Step 1: Nuclear Mass Equation
The mass \( M \) of a nucleus is approximated by the mass number \( A \) multiplied by the mass of a nucleon. This can be expressed as:
\[ M \approx A \cdot m_{\text{nucleon}} \]
Where:
Step 2: Nuclear Volume Equation
The volume \( V \) of a nucleus depends on its radius \( R \). The nuclear radius is described by the empirical formula:
\[ R = R_0 A^{1/3} \]
Here, \( R_0 \) is a constant, approximately \( 1.2 \, \text{fm} \), which is equivalent to \( 1.2 \times 10^{-15} \, \text{m} \).
For a spherical nucleus, the volume \( V \) is calculated as:
\[ V = \frac{4}{3} \pi R^3 \]
By substituting the expression for \( R \), the volume becomes:
\[ V = \frac{4}{3} \pi (R_0 A^{1/3})^3 = \frac{4}{3} \pi R_0^3 A \]
Step 3: Nuclear Density Calculation
Nuclear density \( \rho \) is defined as mass per unit volume:
\[ \rho = \frac{M}{V} \]
Substituting the derived expressions for \( M \) and \( V \) yields:
\[ \rho = \frac{A \cdot m_{\text{nucleon}}}{\frac{4}{3} \pi R_0^3 A} \]
Upon simplification:
\[ \rho = \frac{3 m_{\text{nucleon}}}{4 \pi R_0^3} \]

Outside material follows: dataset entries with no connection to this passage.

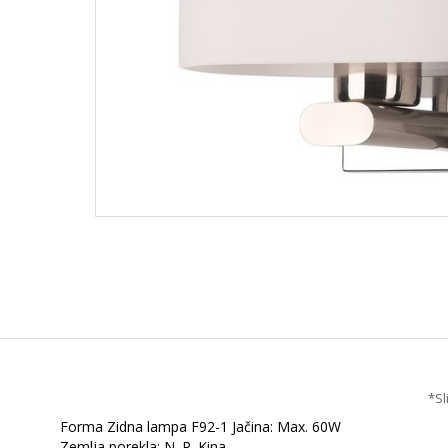
*Sl
Forma Zidna lampa F92-1 Jačina: Max. 60W
Zemlja porekla: N. R. Kina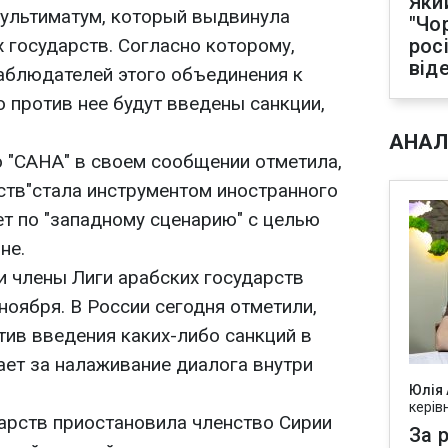
Яки
 ультиматум, который выдвинула
"Чо
 государств. Согласно которому,
рос
від
аблюдателей этого объединения к
о против нее будут введены санкции,
АНАЛ
о "САНА" в своем сообщении отметила,
рств"стала инструментом иностранного
ет по "западному сценарию" с целью
не.
и члены Лиги арабских государств
ноября. В России сегодня отметили,
тив введения каких-либо санкций в
ает за налаживание диалога внутри
Юлія
керів
дарств приостановила членство Сирии
За р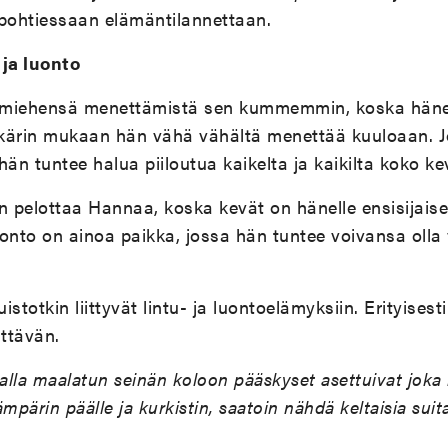
ohtiessaan elämäntilannettaan.
 ja luonto
 miehensä menettämistä sen kummemmin, koska häne
kärin mukaan hän vähä vähältä menettää kuuloaan. 
hän tuntee halua piiloutua kaikelta ja kaikilta koko ke
pelottaa Hannaa, koska kevät on hänelle ensisijaisest
luonto on ainoa paikka, jossa hän tuntee voivansa oll
otkin liittyvät lintu- ja luontoelämyksiin. Erityisesti
ittävän.
lla maalatun seinän koloon pääskyset asettuivat joka
mpärin päälle ja kurkistin, saatoin nähdä keltaisia sui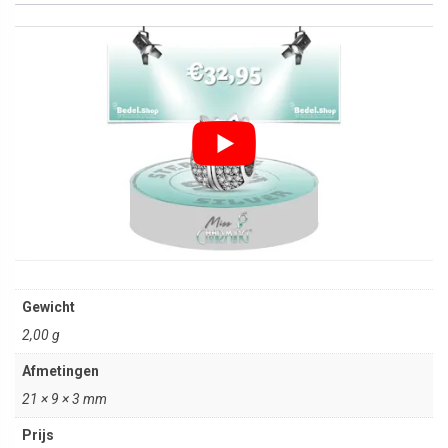
Gewicht
2,00 g
Afmetingen
21 × 9 × 3 mm
Prijs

Step 4: Result and Interpretation
It is observed that the mass number \( A \) cancels out in the final expression for \( \rho \), resulting in a constant value:
\[ \rho = \frac{3 m_{\text{nucleon}}}{4 \pi R_0^3} \]
Consequently, nuclear density is independent of the mass number. This indicates that the density of the nucleus is constant across all isotopes, irrespective of their size or mass number.